---------- Record excerpts

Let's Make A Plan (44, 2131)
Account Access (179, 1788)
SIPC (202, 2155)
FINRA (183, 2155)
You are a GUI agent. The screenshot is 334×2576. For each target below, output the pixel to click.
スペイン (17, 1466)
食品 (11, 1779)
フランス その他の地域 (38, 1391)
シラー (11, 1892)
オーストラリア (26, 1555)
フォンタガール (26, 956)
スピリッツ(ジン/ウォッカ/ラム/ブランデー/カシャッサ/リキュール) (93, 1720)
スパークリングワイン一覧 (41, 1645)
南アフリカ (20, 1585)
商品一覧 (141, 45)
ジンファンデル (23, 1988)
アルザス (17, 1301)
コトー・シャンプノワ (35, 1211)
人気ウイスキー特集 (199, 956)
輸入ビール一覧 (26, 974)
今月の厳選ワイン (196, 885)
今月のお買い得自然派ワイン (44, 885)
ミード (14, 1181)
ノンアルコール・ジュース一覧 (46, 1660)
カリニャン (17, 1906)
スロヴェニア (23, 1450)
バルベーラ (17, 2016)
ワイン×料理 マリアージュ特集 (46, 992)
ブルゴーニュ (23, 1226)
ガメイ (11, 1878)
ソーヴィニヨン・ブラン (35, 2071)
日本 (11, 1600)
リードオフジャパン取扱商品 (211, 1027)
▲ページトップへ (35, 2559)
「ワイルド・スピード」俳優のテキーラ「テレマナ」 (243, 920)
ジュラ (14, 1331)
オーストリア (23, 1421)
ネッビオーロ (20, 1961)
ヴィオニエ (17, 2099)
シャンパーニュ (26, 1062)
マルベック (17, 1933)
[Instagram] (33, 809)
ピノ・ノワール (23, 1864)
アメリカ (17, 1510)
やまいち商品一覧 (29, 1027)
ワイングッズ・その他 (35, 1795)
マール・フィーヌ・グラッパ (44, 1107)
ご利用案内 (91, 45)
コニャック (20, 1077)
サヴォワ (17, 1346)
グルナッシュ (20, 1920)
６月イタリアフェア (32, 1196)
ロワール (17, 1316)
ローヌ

--------------------

> [Exercise instructions]: Print from the line containing "Account Access (179, 1788)" to the last line above, exactly as written.

> [Problem solution]:
Account Access (179, 1788)
SIPC (202, 2155)
FINRA (183, 2155)
You are a GUI agent. The screenshot is 334×2576. For each target below, output the pixel to click.
スペイン (17, 1466)
食品 (11, 1779)
フランス その他の地域 (38, 1391)
シラー (11, 1892)
オーストラリア (26, 1555)
フォンタガール (26, 956)
スピリッツ(ジン/ウォッカ/ラム/ブランデー/カシャッサ/リキュール) (93, 1720)
スパークリングワイン一覧 (41, 1645)
南アフリカ (20, 1585)
商品一覧 (141, 45)
ジンファンデル (23, 1988)
アルザス (17, 1301)
コトー・シャンプノワ (35, 1211)
人気ウイスキー特集 (199, 956)
輸入ビール一覧 (26, 974)
今月の厳選ワイン (196, 885)
今月のお買い得自然派ワイン (44, 885)
ミード (14, 1181)
ノンアルコール・ジュース一覧 (46, 1660)
カリニャン (17, 1906)
スロヴェニア (23, 1450)
バルベーラ (17, 2016)
ワイン×料理 マリアージュ特集 (46, 992)
ブルゴーニュ (23, 1226)
ガメイ (11, 1878)
ソーヴィニヨン・ブラン (35, 2071)
日本 (11, 1600)
リードオフジャパン取扱商品 (211, 1027)
▲ページトップへ (35, 2559)
「ワイルド・スピード」俳優のテキーラ「テレマナ」 (243, 920)
ジュラ (14, 1331)
オーストリア (23, 1421)
ネッビオーロ (20, 1961)
ヴィオニエ (17, 2099)
シャンパーニュ (26, 1062)
マルベック (17, 1933)
[Instagram] (33, 809)
ピノ・ノワール (23, 1864)
アメリカ (17, 1510)
やまいち商品一覧 (29, 1027)
ワイングッズ・その他 (35, 1795)
マール・フィーヌ・グラッパ (44, 1107)
ご利用案内 (91, 45)
コニャック (20, 1077)
サヴォワ (17, 1346)
グルナッシュ (20, 1920)
６月イタリアフェア (32, 1196)
ロワール (17, 1316)
ローヌ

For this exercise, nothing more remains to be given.